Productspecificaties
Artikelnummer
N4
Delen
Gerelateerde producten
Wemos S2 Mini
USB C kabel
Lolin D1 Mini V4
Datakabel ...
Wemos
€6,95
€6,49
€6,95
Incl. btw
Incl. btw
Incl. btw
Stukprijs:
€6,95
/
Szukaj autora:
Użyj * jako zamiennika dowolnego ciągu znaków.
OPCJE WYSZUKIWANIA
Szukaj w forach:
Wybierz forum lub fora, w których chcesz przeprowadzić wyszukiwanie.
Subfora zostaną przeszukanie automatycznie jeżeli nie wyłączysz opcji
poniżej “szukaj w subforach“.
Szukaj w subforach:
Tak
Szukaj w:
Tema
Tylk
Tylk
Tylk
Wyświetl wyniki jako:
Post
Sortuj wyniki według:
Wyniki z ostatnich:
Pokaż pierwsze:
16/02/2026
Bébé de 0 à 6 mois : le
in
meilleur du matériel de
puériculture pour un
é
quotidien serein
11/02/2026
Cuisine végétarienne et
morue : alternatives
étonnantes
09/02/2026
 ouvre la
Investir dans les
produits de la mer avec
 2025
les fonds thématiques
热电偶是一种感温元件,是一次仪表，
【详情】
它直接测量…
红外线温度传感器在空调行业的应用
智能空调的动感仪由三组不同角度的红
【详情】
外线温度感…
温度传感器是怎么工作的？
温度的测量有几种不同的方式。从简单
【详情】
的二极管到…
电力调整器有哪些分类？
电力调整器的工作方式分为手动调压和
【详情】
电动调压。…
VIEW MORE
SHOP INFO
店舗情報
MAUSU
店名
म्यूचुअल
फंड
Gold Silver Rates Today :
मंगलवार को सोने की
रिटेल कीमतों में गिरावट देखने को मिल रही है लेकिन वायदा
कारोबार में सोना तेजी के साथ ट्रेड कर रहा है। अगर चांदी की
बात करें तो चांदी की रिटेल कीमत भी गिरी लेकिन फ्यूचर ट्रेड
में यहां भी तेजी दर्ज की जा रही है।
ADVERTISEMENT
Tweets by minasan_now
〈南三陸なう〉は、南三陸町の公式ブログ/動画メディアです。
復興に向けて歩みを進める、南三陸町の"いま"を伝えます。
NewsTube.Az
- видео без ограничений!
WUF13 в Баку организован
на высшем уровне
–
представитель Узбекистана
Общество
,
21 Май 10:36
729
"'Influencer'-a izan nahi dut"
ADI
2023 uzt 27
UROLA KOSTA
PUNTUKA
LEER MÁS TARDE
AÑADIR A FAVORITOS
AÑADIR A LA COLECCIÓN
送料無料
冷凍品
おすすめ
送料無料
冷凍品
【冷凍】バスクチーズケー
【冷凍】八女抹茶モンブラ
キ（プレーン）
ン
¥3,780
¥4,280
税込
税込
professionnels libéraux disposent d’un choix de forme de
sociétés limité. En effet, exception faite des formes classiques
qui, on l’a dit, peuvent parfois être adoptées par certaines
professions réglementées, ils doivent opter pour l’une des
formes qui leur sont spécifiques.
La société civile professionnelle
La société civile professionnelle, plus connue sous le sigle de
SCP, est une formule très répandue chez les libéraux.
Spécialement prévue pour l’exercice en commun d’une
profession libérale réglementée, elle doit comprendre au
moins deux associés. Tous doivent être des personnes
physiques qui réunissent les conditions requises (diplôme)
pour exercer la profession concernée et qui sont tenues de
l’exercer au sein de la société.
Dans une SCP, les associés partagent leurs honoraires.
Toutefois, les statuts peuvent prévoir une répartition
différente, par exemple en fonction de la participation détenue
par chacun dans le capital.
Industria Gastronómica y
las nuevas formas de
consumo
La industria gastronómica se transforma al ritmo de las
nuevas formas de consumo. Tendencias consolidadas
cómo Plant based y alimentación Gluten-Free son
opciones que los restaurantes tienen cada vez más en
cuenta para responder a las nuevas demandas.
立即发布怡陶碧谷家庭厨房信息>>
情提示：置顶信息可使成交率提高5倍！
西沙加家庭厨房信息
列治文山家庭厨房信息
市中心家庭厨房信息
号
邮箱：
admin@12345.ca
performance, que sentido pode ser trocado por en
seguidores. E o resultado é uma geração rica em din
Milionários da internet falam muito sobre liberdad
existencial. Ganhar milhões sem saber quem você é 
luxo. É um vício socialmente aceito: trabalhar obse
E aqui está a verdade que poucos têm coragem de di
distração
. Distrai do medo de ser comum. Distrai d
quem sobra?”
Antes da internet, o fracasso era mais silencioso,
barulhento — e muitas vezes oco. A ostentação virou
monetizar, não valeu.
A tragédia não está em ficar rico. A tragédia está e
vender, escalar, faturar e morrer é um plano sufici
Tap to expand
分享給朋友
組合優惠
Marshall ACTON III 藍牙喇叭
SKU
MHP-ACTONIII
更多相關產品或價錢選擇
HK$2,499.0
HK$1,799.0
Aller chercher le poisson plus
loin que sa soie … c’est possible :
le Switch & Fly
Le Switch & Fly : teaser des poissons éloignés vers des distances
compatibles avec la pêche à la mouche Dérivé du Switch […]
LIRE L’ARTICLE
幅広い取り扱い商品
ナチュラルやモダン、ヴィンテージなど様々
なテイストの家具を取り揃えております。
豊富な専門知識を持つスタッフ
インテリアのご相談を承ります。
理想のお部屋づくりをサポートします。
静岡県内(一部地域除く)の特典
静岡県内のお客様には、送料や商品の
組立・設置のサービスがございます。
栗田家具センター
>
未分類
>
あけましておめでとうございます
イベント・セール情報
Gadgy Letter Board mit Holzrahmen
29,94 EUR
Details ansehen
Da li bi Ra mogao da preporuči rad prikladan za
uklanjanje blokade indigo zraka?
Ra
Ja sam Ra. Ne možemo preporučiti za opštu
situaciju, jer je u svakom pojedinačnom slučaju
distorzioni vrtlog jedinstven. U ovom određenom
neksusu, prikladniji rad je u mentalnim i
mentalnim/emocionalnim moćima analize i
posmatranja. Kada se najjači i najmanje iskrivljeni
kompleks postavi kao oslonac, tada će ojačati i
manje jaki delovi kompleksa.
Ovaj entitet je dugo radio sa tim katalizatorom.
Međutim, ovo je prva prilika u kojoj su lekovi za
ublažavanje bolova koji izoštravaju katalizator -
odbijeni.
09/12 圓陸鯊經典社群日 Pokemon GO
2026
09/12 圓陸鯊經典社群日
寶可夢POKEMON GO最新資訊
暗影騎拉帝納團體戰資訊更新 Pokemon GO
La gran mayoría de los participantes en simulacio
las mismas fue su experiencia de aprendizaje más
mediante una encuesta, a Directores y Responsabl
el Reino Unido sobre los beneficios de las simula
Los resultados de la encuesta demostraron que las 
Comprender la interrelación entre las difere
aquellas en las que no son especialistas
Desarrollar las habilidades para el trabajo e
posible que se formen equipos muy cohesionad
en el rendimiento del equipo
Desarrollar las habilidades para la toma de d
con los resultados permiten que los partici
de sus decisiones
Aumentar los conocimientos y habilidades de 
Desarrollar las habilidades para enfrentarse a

» **TASK OBJECTIVE**: Make an exact copy of all the lines above.

» **ANSWER SPACE**:
Productspecificaties
Artikelnummer
N4
Delen
Gerelateerde producten
Wemos S2 Mini
USB C kabel
Lolin D1 Mini V4
Datakabel ...
Wemos
€6,95
€6,49
€6,95
Incl. btw
Incl. btw
Incl. btw
Stukprijs:
€6,95
/
Szukaj autora:
Użyj * jako zamiennika dowolnego ciągu znaków.
OPCJE WYSZUKIWANIA
Szukaj w forach:
Wybierz forum lub fora, w których chcesz przeprowadzić wyszukiwanie.
Subfora zostaną przeszukanie automatycznie jeżeli nie wyłączysz opcji
poniżej “szukaj w subforach“.
Szukaj w subforach:
Tak
Szukaj w:
Tema
Tylk
Tylk
Tylk
Wyświetl wyniki jako:
Post
Sortuj wyniki według:
Wyniki z ostatnich:
Pokaż pierwsze:
16/02/2026
Bébé de 0 à 6 mois : le
in
meilleur du matériel de
puériculture pour un
é
quotidien serein
11/02/2026
Cuisine végétarienne et
morue : alternatives
étonnantes
09/02/2026
 ouvre la
Investir dans les
produits de la mer avec
 2025
les fonds thématiques
热电偶是一种感温元件,是一次仪表，
【详情】
它直接测量…
红外线温度传感器在空调行业的应用
智能空调的动感仪由三组不同角度的红
【详情】
外线温度感…
温度传感器是怎么工作的？
温度的测量有几种不同的方式。从简单
【详情】
的二极管到…
电力调整器有哪些分类？
电力调整器的工作方式分为手动调压和
【详情】
电动调压。…
VIEW MORE
SHOP INFO
店舗情報
MAUSU
店名
म्यूचुअल
फंड
Gold Silver Rates Today :
मंगलवार को सोने की
रिटेल कीमतों में गिरावट देखने को मिल रही है लेकिन वायदा
कारोबार में सोना तेजी के साथ ट्रेड कर रहा है। अगर चांदी की
बात करें तो चांदी की रिटेल कीमत भी गिरी लेकिन फ्यूचर ट्रेड
में यहां भी तेजी दर्ज की जा रही है।
ADVERTISEMENT
Tweets by minasan_now
〈南三陸なう〉は、南三陸町の公式ブログ/動画メディアです。
復興に向けて歩みを進める、南三陸町の"いま"を伝えます。
NewsTube.Az
- видео без ограничений!
WUF13 в Баку организован
на высшем уровне
–
представитель Узбекистана
Общество
,
21 Май 10:36
729
"'Influencer'-a izan nahi dut"
ADI
2023 uzt 27
UROLA KOSTA
PUNTUKA
LEER MÁS TARDE
AÑADIR A FAVORITOS
AÑADIR A LA COLECCIÓN
送料無料
冷凍品
おすすめ
送料無料
冷凍品
【冷凍】バスクチーズケー
【冷凍】八女抹茶モンブラ
キ（プレーン）
ン
¥3,780
¥4,280
税込
税込
professionnels libéraux disposent d’un choix de forme de
sociétés limité. En effet, exception faite des formes classiques
qui, on l’a dit, peuvent parfois être adoptées par certaines
professions réglementées, ils doivent opter pour l’une des
formes qui leur sont spécifiques.
La société civile professionnelle
La société civile professionnelle, plus connue sous le sigle de
SCP, est une formule très répandue chez les libéraux.
Spécialement prévue pour l’exercice en commun d’une
profession libérale réglementée, elle doit comprendre au
moins deux associés. Tous doivent être des personnes
physiques qui réunissent les conditions requises (diplôme)
pour exercer la profession concernée et qui sont tenues de
l’exercer au sein de la société.
Dans une SCP, les associés partagent leurs honoraires.
Toutefois, les statuts peuvent prévoir une répartition
différente, par exemple en fonction de la participation détenue
par chacun dans le capital.
Industria Gastronómica y
las nuevas formas de
consumo
La industria gastronómica se transforma al ritmo de las
nuevas formas de consumo. Tendencias consolidadas
cómo Plant based y alimentación Gluten-Free son
opciones que los restaurantes tienen cada vez más en
cuenta para responder a las nuevas demandas.
立即发布怡陶碧谷家庭厨房信息>>
情提示：置顶信息可使成交率提高5倍！
西沙加家庭厨房信息
列治文山家庭厨房信息
市中心家庭厨房信息
号
邮箱：
admin@12345.ca
performance, que sentido pode ser trocado por en
seguidores. E o resultado é uma geração rica em din
Milionários da internet falam muito sobre liberdad
existencial. Ganhar milhões sem saber quem você é 
luxo. É um vício socialmente aceito: trabalhar obse
E aqui está a verdade que poucos têm coragem de di
distração
. Distrai do medo de ser comum. Distrai d
quem sobra?”
Antes da internet, o fracasso era mais silencioso,
barulhento — e muitas vezes oco. A ostentação virou
monetizar, não valeu.
A tragédia não está em ficar rico. A tragédia está e
vender, escalar, faturar e morrer é um plano sufici
Tap to expand
分享給朋友
組合優惠
Marshall ACTON III 藍牙喇叭
SKU
MHP-ACTONIII
更多相關產品或價錢選擇
HK$2,499.0
HK$1,799.0
Aller chercher le poisson plus
loin que sa soie … c’est possible :
le Switch & Fly
Le Switch & Fly : teaser des poissons éloignés vers des distances
compatibles avec la pêche à la mouche Dérivé du Switch […]
LIRE L’ARTICLE
幅広い取り扱い商品
ナチュラルやモダン、ヴィンテージなど様々
なテイストの家具を取り揃えております。
豊富な専門知識を持つスタッフ
インテリアのご相談を承ります。
理想のお部屋づくりをサポートします。
静岡県内(一部地域除く)の特典
静岡県内のお客様には、送料や商品の
組立・設置のサービスがございます。
栗田家具センター
>
未分類
>
あけましておめでとうございます
イベント・セール情報
Gadgy Letter Board mit Holzrahmen
29,94 EUR
Details ansehen
Da li bi Ra mogao da preporuči rad prikladan za
uklanjanje blokade indigo zraka?
Ra
Ja sam Ra. Ne možemo preporučiti za opštu
situaciju, jer je u svakom pojedinačnom slučaju
distorzioni vrtlog jedinstven. U ovom određenom
neksusu, prikladniji rad je u mentalnim i
mentalnim/emocionalnim moćima analize i
posmatranja. Kada se najjači i najmanje iskrivljeni
kompleks postavi kao oslonac, tada će ojačati i
manje jaki delovi kompleksa.
Ovaj entitet je dugo radio sa tim katalizatorom.
Međutim, ovo je prva prilika u kojoj su lekovi za
ublažavanje bolova koji izoštravaju katalizator -
odbijeni.
09/12 圓陸鯊經典社群日 Pokemon GO
2026
09/12 圓陸鯊經典社群日
寶可夢POKEMON GO最新資訊
暗影騎拉帝納團體戰資訊更新 Pokemon GO
La gran mayoría de los participantes en simulacio
las mismas fue su experiencia de aprendizaje más
mediante una encuesta, a Directores y Responsabl
el Reino Unido sobre los beneficios de las simula
Los resultados de la encuesta demostraron que las 
Comprender la interrelación entre las difere
aquellas en las que no son especialistas
Desarrollar las habilidades para el trabajo e
posible que se formen equipos muy cohesionad
en el rendimiento del equipo
Desarrollar las habilidades para la toma de d
con los resultados permiten que los partici
de sus decisiones
Aumentar los conocimientos y habilidades de 
Desarrollar las habilidades para enfrentarse a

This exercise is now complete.